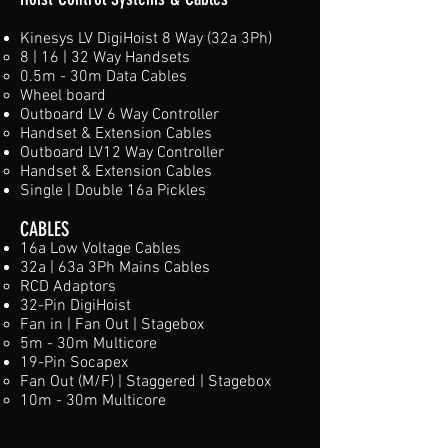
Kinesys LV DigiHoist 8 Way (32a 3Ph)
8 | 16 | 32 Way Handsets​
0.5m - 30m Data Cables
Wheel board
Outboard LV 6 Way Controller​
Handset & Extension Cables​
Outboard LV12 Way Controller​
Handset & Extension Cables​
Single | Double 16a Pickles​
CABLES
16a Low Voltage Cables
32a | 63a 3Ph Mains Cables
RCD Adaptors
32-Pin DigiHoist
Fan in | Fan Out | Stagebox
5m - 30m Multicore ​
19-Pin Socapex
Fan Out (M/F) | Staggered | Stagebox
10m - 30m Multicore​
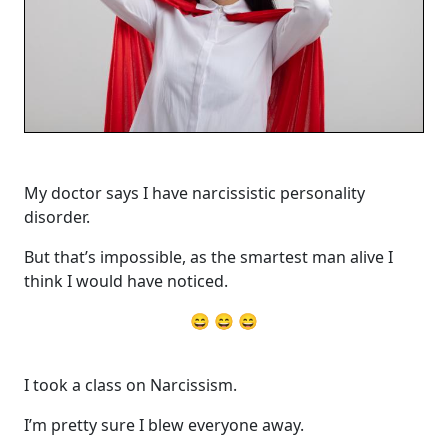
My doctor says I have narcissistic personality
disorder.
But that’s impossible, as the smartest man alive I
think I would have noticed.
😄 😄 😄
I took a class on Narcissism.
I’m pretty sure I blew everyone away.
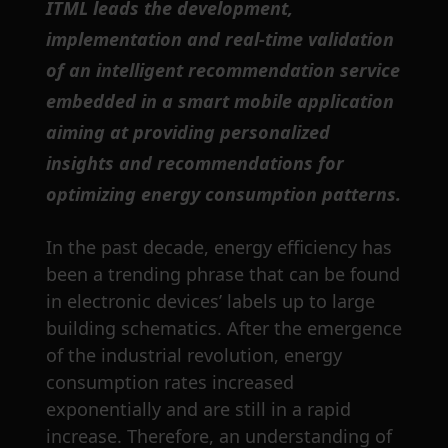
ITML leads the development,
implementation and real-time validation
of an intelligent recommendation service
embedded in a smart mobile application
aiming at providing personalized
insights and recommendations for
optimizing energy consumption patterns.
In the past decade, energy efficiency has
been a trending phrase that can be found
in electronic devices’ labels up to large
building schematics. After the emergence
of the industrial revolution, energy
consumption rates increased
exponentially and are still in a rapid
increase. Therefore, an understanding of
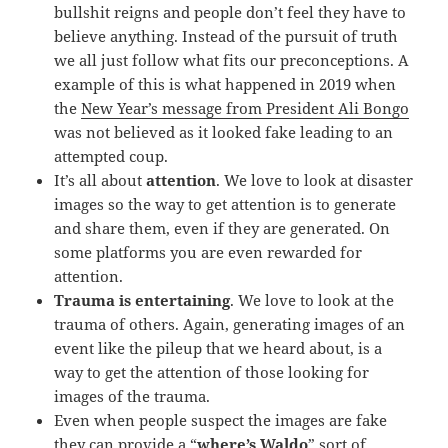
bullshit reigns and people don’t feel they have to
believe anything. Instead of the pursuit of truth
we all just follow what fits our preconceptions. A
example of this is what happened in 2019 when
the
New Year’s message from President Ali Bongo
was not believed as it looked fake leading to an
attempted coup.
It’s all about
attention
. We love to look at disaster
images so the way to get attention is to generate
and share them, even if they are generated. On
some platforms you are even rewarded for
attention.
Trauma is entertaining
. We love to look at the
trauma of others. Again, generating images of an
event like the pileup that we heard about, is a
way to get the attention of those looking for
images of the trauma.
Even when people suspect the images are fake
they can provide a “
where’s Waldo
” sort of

--

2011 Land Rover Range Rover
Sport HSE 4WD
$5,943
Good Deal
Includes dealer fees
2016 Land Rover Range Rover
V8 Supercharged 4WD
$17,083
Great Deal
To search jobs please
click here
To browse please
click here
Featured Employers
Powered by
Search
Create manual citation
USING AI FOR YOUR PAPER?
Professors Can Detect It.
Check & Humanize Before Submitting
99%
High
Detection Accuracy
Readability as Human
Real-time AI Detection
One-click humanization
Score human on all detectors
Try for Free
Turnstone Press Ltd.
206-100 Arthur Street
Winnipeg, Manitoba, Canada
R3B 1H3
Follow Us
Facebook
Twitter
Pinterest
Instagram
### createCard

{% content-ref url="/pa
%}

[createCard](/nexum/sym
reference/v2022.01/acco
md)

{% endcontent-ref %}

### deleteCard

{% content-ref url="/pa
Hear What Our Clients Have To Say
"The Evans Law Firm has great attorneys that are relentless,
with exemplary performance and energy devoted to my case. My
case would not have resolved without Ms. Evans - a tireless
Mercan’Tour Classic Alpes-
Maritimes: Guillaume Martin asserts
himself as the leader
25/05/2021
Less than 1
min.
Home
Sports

---

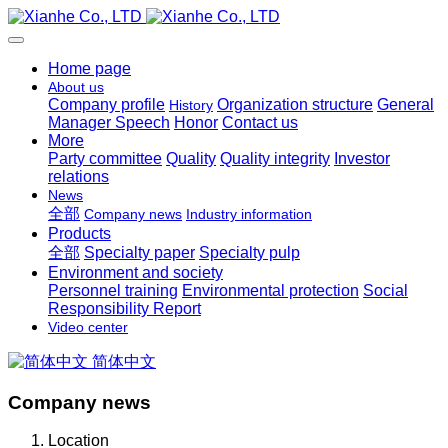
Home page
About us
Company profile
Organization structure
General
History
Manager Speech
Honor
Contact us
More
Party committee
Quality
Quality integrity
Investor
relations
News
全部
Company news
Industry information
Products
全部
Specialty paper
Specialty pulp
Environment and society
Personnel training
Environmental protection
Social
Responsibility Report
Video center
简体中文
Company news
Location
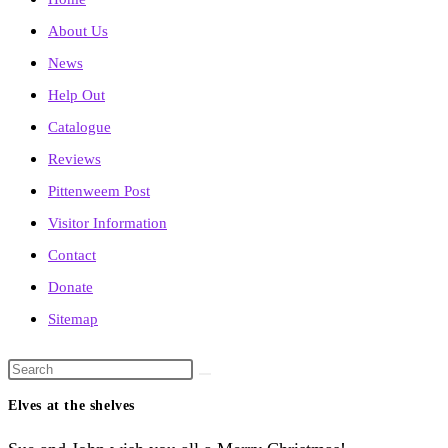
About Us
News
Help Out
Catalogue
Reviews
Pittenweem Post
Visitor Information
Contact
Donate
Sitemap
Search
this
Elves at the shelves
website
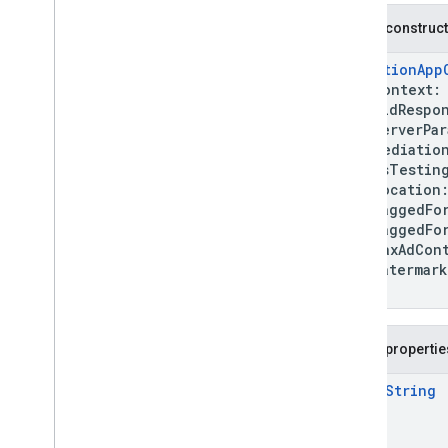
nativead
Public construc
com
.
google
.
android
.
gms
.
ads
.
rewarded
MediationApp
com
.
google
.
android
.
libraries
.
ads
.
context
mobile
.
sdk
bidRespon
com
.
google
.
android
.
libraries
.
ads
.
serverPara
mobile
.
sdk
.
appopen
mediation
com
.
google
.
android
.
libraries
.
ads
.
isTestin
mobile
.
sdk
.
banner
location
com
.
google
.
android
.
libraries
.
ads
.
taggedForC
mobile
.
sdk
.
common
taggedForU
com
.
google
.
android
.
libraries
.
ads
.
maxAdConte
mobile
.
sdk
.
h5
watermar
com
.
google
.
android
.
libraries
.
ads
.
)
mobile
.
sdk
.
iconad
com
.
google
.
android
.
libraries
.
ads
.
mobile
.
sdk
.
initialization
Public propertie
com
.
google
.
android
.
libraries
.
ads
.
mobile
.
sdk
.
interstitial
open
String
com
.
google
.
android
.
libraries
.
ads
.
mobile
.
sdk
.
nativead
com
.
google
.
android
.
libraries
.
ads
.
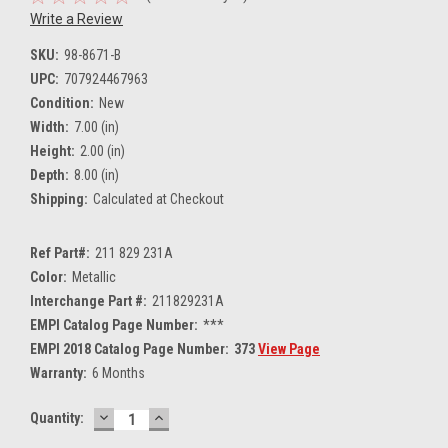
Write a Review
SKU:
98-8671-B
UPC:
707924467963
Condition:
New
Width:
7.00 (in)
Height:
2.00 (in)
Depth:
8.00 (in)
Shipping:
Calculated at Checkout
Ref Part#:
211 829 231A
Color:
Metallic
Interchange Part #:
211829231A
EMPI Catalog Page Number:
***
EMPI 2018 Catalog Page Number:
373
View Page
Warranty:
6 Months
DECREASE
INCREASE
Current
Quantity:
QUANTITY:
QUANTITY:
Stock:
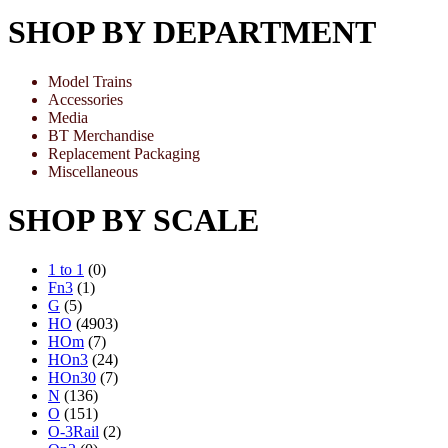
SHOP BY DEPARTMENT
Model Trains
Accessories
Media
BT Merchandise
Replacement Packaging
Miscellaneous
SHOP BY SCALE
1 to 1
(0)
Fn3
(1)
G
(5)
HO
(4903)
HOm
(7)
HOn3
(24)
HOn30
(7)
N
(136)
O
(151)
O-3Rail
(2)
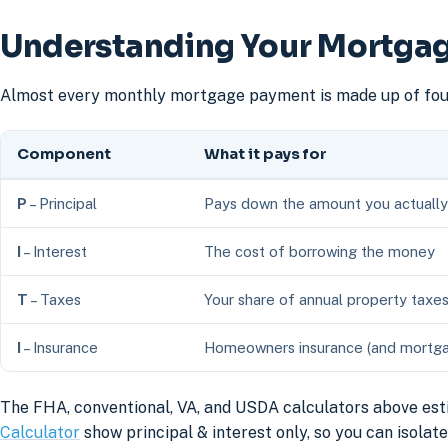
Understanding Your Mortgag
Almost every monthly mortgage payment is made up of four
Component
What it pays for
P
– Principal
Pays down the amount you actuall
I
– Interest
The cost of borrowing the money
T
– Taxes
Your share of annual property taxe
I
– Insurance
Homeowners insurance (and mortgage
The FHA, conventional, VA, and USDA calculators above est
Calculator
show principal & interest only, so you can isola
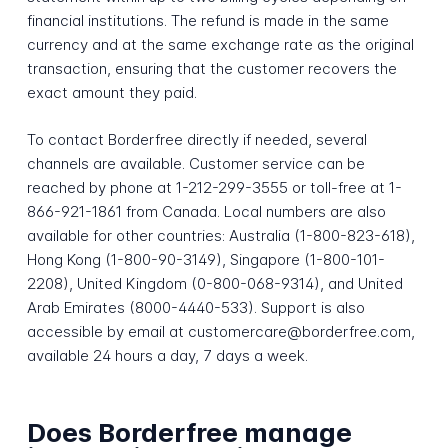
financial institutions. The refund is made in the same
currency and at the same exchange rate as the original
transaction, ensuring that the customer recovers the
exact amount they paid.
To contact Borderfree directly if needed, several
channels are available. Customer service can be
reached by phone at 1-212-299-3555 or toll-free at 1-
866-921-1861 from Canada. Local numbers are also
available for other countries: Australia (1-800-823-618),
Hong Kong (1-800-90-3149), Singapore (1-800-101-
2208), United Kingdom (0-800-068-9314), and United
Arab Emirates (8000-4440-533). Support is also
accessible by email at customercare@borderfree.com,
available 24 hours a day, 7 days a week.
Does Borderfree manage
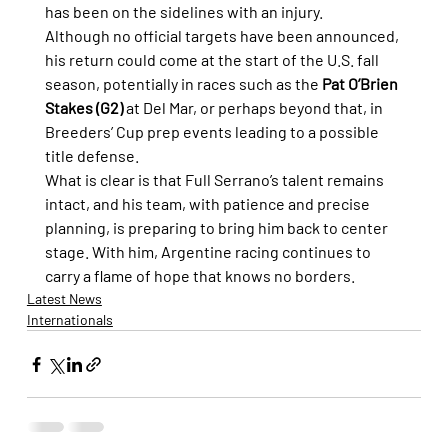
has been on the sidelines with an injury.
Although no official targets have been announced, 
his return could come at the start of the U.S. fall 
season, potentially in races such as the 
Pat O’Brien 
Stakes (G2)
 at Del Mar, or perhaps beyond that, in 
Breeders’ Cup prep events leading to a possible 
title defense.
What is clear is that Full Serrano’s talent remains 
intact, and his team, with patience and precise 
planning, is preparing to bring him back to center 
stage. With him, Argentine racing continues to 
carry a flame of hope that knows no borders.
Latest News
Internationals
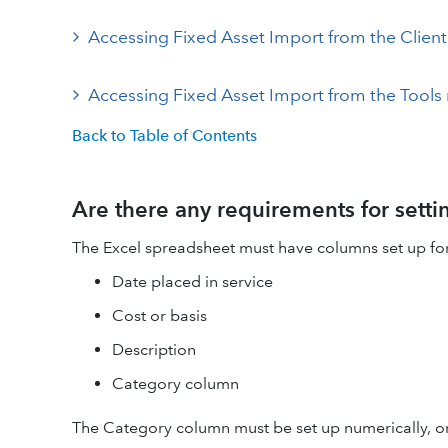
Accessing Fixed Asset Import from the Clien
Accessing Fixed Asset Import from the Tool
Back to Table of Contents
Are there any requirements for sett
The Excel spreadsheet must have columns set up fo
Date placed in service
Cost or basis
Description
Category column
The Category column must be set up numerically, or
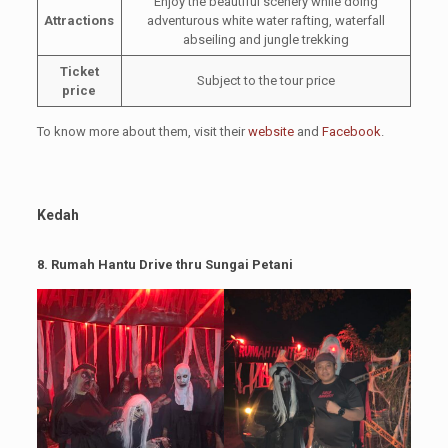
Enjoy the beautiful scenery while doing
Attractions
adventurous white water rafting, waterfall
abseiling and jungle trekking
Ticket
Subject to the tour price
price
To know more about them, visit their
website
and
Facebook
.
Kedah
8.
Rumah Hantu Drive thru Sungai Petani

*What is needed*.
Only lines containing "Category" belong in the answer; copy every such line from the records.

*Finished task*.
Category column
The Category column must be set up numerically, or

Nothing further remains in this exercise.